Dalam perjanjian ini seolah Singapura memberi angin segar bagi Indonesia untuk menangkap banyak koruptor yang bersarang di Negeri Singa itu. Tetapi perjanjian ini nyatanya hanya janji surga yang diberikan Singapura. Singapura menyertakan perjanjian pertahanan yang amat menguntungkan Singapura. Mereka ingin memakai wilayah Indonesia sebagai tempat latihan mereka perang.
Realisasi perjanjian ini menjadi kian jauh dari kenyataan. Sebab DPR tak kunjung meratifikasi perjanjian ini. Alasannya tak lain karena Singapura dinilai sewenang-wenang menyertakan perjanjian pertahanan dalam perjanjian ekstradisi tersebut. Betapa tidak, Singapura menginginkan tentaranya bisa berlatih selama 15 hari setiap bulan dengan ketentuan teknis dipegang oleh Singapura.

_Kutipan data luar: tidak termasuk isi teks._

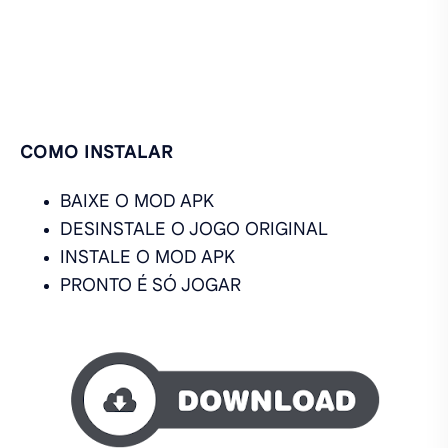
COMO INSTALAR
BAIXE O MOD APK
DESINSTALE O JOGO ORIGINAL
INSTALE O MOD APK
PRONTO É SÓ JOGAR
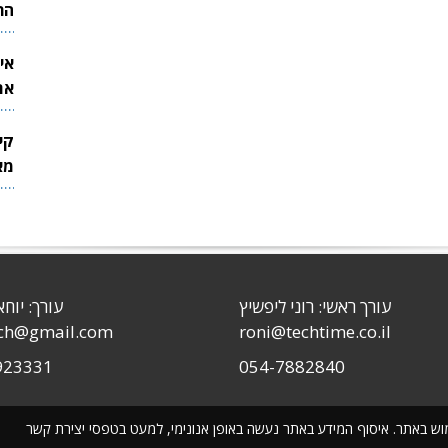
הר
אי
את
לש
קי
מאר
עורך ראשי: רוני ליפשיץ
עורך: יוחא
sch@gmail.com
roni@techtime.co.il
923331
054-7882840
שימוש באתר. איסוף המידע באתר נעשה באופן אנונימי, למעט בטפסי יצירת קשר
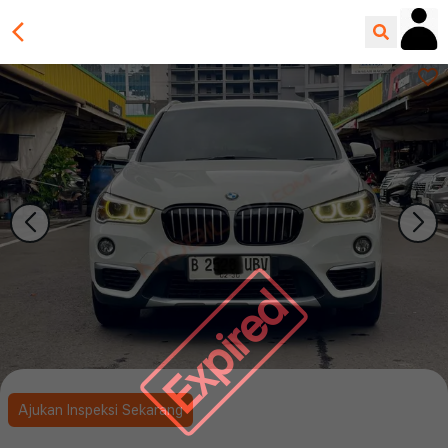
Expired
Ajukan Inspeksi Sekarang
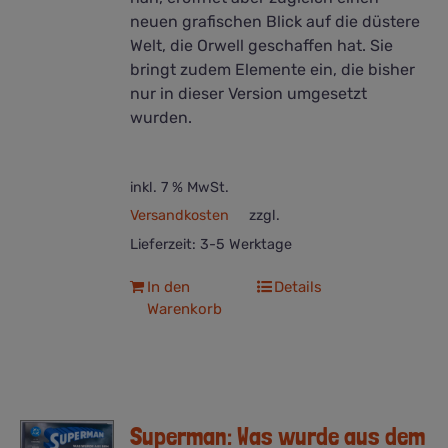
neuen grafischen Blick auf die düstere
Welt, die Orwell geschaffen hat. Sie
bringt zudem Elemente ein, die bisher
nur in dieser Version umgesetzt
wurden.
inkl. 7 % MwSt.
Versandkosten
zzgl.
Lieferzeit:
3-5 Werktage
In den
Details
Warenkorb
Superman: Was wurde aus dem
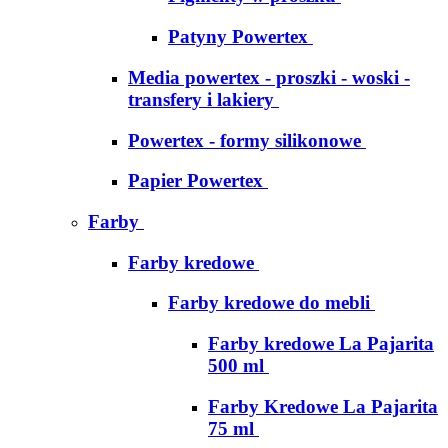
Patyny Powertex
Media powertex - proszki - woski -
transfery i lakiery
Powertex - formy silikonowe
Papier Powertex
Farby
Farby kredowe
Farby kredowe do mebli
Farby kredowe La Pajarita
500 ml
Farby Kredowe La Pajarita
75 ml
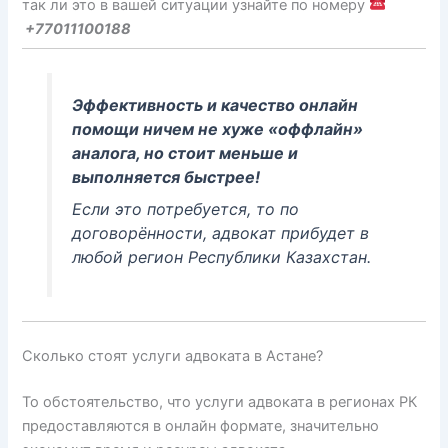
так ли это в вашей ситуации узнайте по номеру
+77011100188
Эффективность и качество онлайн
помощи ничем не хуже «оффлайн»
аналога, но стоит меньше и
выполняется быстрее!
Если это потребуется, то по
договорённости, адвокат прибудет в
любой регион Республики Казахстан.
Сколько стоят услуги адвоката в Астане?
То обстоятельство, что услуги адвоката в регионах РК
предоставляются в онлайн формате, значительно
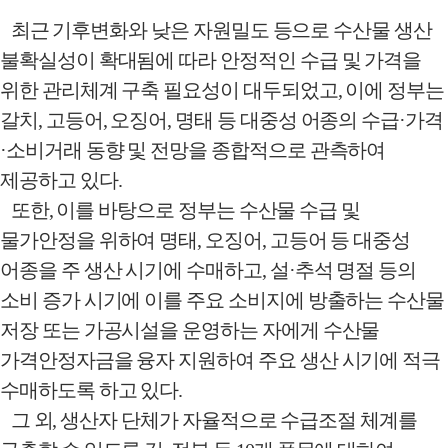
최근 기후변화와 낮은 자원밀도 등으로 수산물 생산
불확실성이 확대됨에 따라 안정적인 수급 및 가격을
위한 관리체계 구축 필요성이 대두되었고
,
이에 정부는
갈치
,
고등어
,
오징어
,
명태 등 대중성 어종의 수급
·
가격
·
소비거래 동향 및 전망을 종합적으로 관측하여
제공하고 있다
.
또한
,
이를 바탕으로 정부는 수산물 수급 및
물가안정을 위하여 명태
,
오징어
,
고등어 등 대중성
어종을 주 생산 시기에 수매하고
,
설
·
추석 명절 등의
소비 증가 시기에 이를 주요 소비지에 방출하는 수산물
저장 또는 가공시설을 운영하는 자에게 수산물
가격안정자금을 융자 지원하여 주요 생산 시기에 적극
수매하도록 하고 있다
.
그 외
,
생산자 단체가 자율적으로 수급조절 체계를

"Perjanjian ekstradisi tidak mendapatkan ratifikasi dari DPR karena perjanjian itu dikaitkan dengan perjanjian kerjasama pertahanan. Pada saat itu, DPR menolak banyak sekali wilayah-wilayah kita yang akan dipergunakan untuk latihan bersama antara Indonesia dengan Singapura," jelas Marzuki saat bertemu dengan Ketua Parlemen Singapura Halimah Yacob, usai Courtesy Call Presiden AIPA, di Bandar Seri Begawan, Brunei Darussalam, Kamis (19/09).

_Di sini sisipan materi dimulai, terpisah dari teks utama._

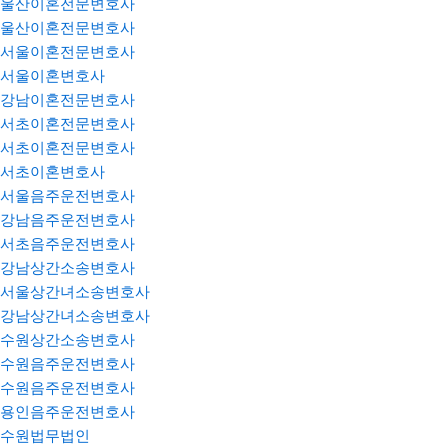
울산이혼전문변호사
울산이혼전문변호사
서울이혼전문변호사
서울이혼변호사
강남이혼전문변호사
서초이혼전문변호사
서초이혼전문변호사
서초이혼변호사
서울음주운전변호사
강남음주운전변호사
서초음주운전변호사
강남상간소송변호사
서울상간녀소송변호사
강남상간녀소송변호사
수원상간소송변호사
수원음주운전변호사
수원음주운전변호사
용인음주운전변호사
수원법무법인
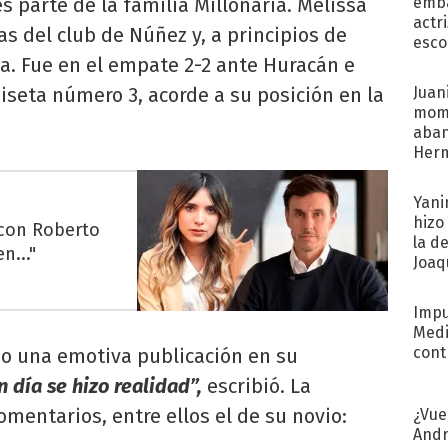
es parte de la familia Millonaria. Melissa
emba
actr
as del club de Núñez y, a principios de
esco
a. Fue en el empate 2-2 ante Huracán e
iseta número 3, acorde a su posición en la
Juani
mome
aba
Her
recib
Yani
hizo
 con Roberto
la d
n..."
Joaqu
Impu
Medi
cont
izo una emotiva publicación en su
 día se hizo realidad”,
escribió. La
omentarios, entre ellos el de su novio:
¿Vue
Andr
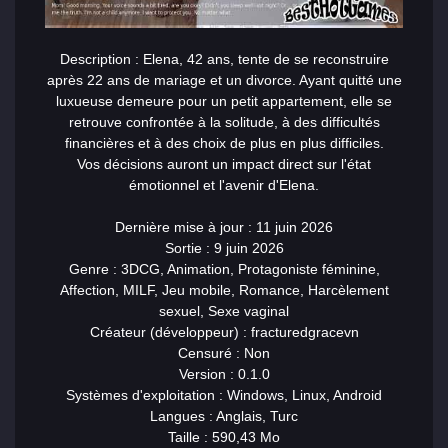
Description : Elena, 42 ans, tente de se reconstruire
après 22 ans de mariage et un divorce. Ayant quitté une
luxueuse demeure pour un petit appartement, elle se
retrouve confrontée à la solitude, à des difficultés
financières et à des choix de plus en plus difficiles.
Vos décisions auront un impact direct sur l'état
émotionnel et l'avenir d'Elena.
Dernière mise à jour : 11 juin 2026
Sortie : 9 juin 2026
Genre : 3DCG, Animation, Protagoniste féminine,
Affection, MILF, Jeu mobile, Romance, Harcèlement
sexuel, Sexe vaginal
Créateur (développeur) : fracturedgracevn
Censuré : Non
Version : 0.1.0
Systèmes d'exploitation : Windows, Linux, Android
Langues : Anglais, Turc
Taille : 590,43 Mo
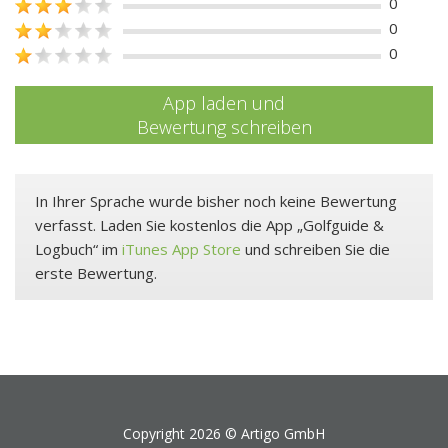
0
0
0
App laden und
Bewertung schreiben
In Ihrer Sprache wurde bisher noch keine Bewertung
verfasst. Laden Sie kostenlos die App „Golfguide &
Logbuch“ im
iTunes App Store
und schreiben Sie die
erste Bewertung.
Copyright 2026 ©
Artigo GmbH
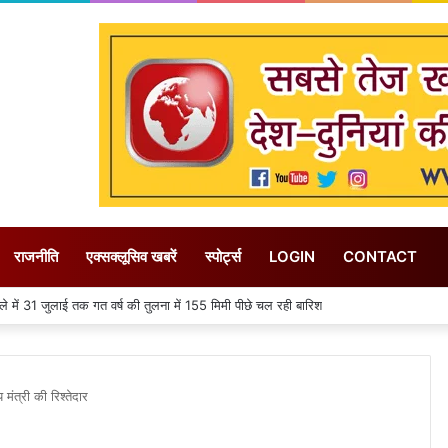
राजनीति
एक्सक्लूसिव खबरें
स्पोर्ट्स
LOGIN
CONTACT
ें 31 जुलाई तक गत वर्ष की तुलना में 155 मिमी पीछे चल रही बारिश
मंत्री की रिश्तेदार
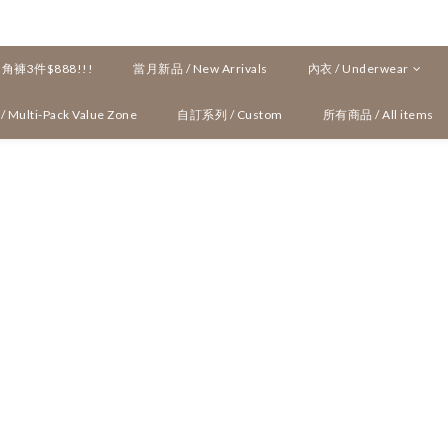
褲3件$888!!!
當月新品 / New Arrivals
內衣 / Underwear
ulti-Pack Value Zone
自訂系列 / Custom
所有商品 / All items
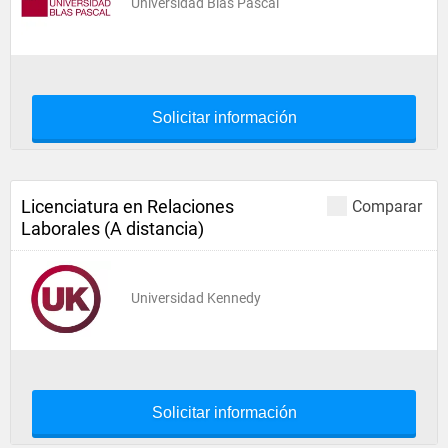
Universidad Blas Pascal
Solicitar información
Licenciatura en Relaciones
Comparar
Laborales (A distancia)
Universidad Kennedy
Solicitar información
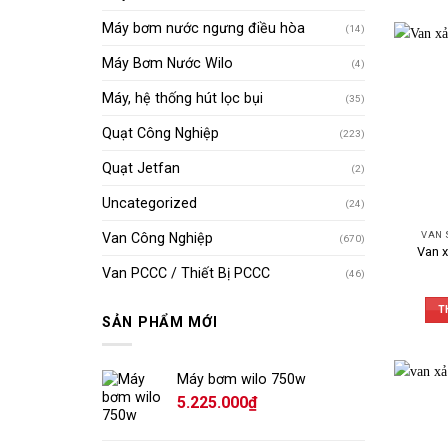
Máy bơm nước ngưng điều hòa
(14)
Máy Bơm Nước Wilo
(4)
Máy, hệ thống hút lọc bụi
(35)
Quạt Công Nghiệp
(223)
Quạt Jetfan
(2)
Uncategorized
(24)
VAN 
Van Công Nghiệp
(670)
Van x
Van PCCC / Thiết Bị PCCC
(46)
T
SẢN PHẨM MỚI
Máy bơm wilo 750w
5.225.000
₫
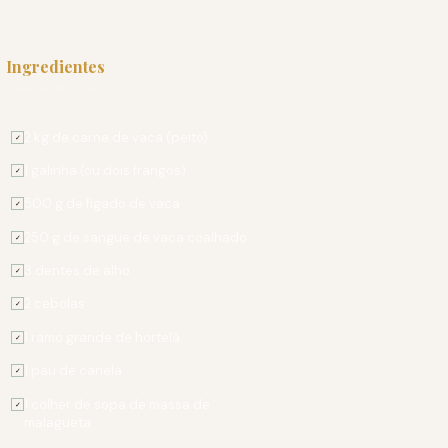
Ingredientes
PARA 4 PESSOAS
2 kg de carne de vaca (peito)
✓
1 galinha (ou dois frangos)
✓
500 g de fígado de vaca
✓
250 g de sangue de vaca coalhado
✓
3 dentes de alho
✓
2 cebolas
✓
1 ramo grande de hortelã
✓
1 pau de canela
✓
1 colher de sopa de massa de
✓
malagueta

Tarik ulur perjanjian ini semakin panjang dan nasib koruptor Indonesia masih berada di tangan Singapura.
2. Buang Limbah
Bukan hanya soal perjanjian ekstradisi, Indonesia pun pernah dibuat gregetan dengan tingkah Singapura yang membuat sampah di perairan Indonesia. Perairan Kepulauan Riau yang sering menerima limbah dari negara Lee Kuan Yew. Hal ini tidak terjadi sekali, aksi buang sampah ini berlangsung terus menerus hingga bertahun-tahun.

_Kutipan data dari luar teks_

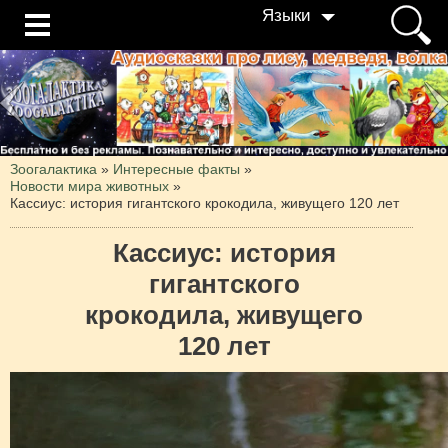
Языки
Зоогалактика
»
Интересные факты
»
Новости мира животных
»
Кассиус: история гигантского крокодила, живущего 120 лет
Кассиус: история
гигантского
крокодила, живущего
120 лет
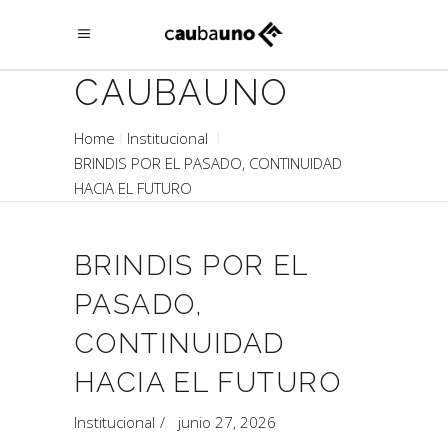
CAUBAUNO
Home
Institucional
BRINDIS POR EL PASADO, CONTINUIDAD
HACIA EL FUTURO
BRINDIS POR EL
PASADO,
CONTINUIDAD
HACIA EL FUTURO
Institucional
junio 27, 2026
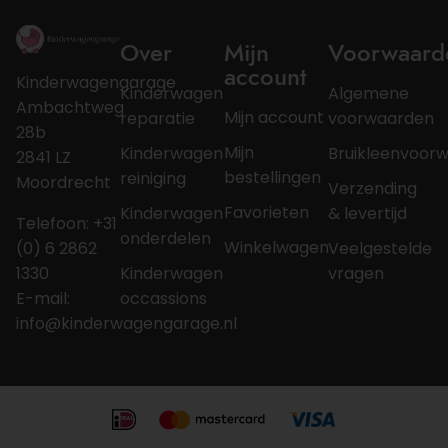
Over
Mijn
Voorwaard
account
Kinderwagengarage
Kinderwagen
Algemene
Ambachtweg
Mijn account
reparatie
voorwaarden
28b
Mijn
Kinderwagen
Bruikleenvoor
2841 LZ
bestellingen
reiniging
Moordrecht
Verzending
Favorieten
Kinderwagen
& levertijd
Telefoon: +31
onderdelen
Winkelwagen
(0) 6 2862
Veelgestelde
1330
Kinderwagen
vragen
E-mail:
occassions
info@kinderwagengarage.nl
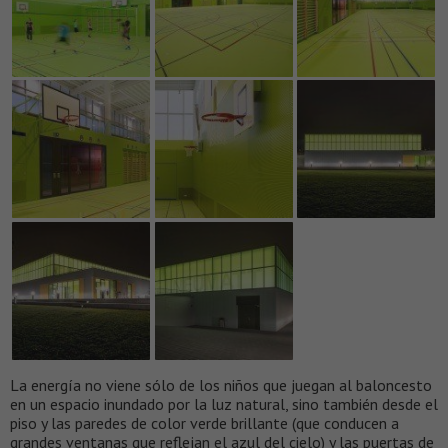
La energía no viene sólo de los niños que juegan al baloncesto
en un espacio inundado por la luz natural, sino también desde el
piso y las paredes de color verde brillante (que conducen a
grandes ventanas que reflejan el azul del cielo) y las puertas de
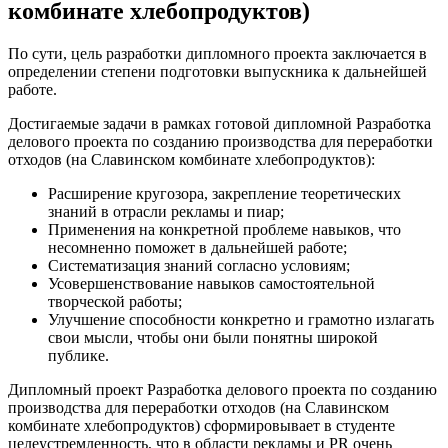
комбинате хлебопродуктов)
По сути, цель разработки дипломного проекта заключается в
определении степени подготовки выпускника к дальнейшей
работе.
Достигаемые задачи в рамках готовой дипломной Разработка
делового проекта по созданию производства для переработки
отходов (на Славинском комбинате хлебопродуктов):
Расширение кругозора, закрепление теоретических
знаний в отрасли рекламы и пиар;
Применения на конкретной проблеме навыков, что
несомненно поможет в дальнейшей работе;
Систематизация знаний согласно условиям;
Усовершенствование навыков самостоятельной
творческой работы;
Улучшение способности конкретно и грамотно излагать
свои мысли, чтобы они были понятны широкой
публике.
Дипломный проект Разработка делового проекта по созданию
производства для переработки отходов (на Славинском
комбинате хлебопродуктов) сформировывает в студенте
целеустремленность, что в области рекламы и PR очень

Bukan cuma limbah organik, kapal-kapal Singapura juga tanpa beban membuang limbah bahan berbahaya dan beracun. Akibatnya keberadaan biota laut menjadi terancam. Bukan cuma makhluk hidup yang mati, pencaharian nelayan terganggu akibat hak ini.
Pemerintah mengaku tengah mengumpulkan bukti-bukti untuk menuntut pertanggungjawaban Singapura. Aparat kepolisian dan TNI diharapkan terus melakukan upaya penjagaan dan pencegahan agar hal serupa tidak terulang.
3. Keruk pasir untuk reklamasi
Indonesia pernah dikagetkan dengan ekspor pasir besar-besar ke Singapura. Ekspor pasir tersebut adalah upaya untuk membuat wilayah Singapura semakin luas. Ekspor yang berlangsung selama belasan tahun memberikan dampak yang signifikan terhadap Singapura. Betapa tidak daratan Singapura maju sejauh 12 kilometer dari original base line perjanjian perbatasan Indonesia-Singapura pada 1973. Untuk perbandingan luas Singapura Pada tahun 1975 adalah 596 kilometer kemudian meluas menjadi 774 kilometer pada 2010. Proyek reklamasi dilakukan di selat antar pulau dan pantai untuk kawasan wisata, penghijauan atau bisnis.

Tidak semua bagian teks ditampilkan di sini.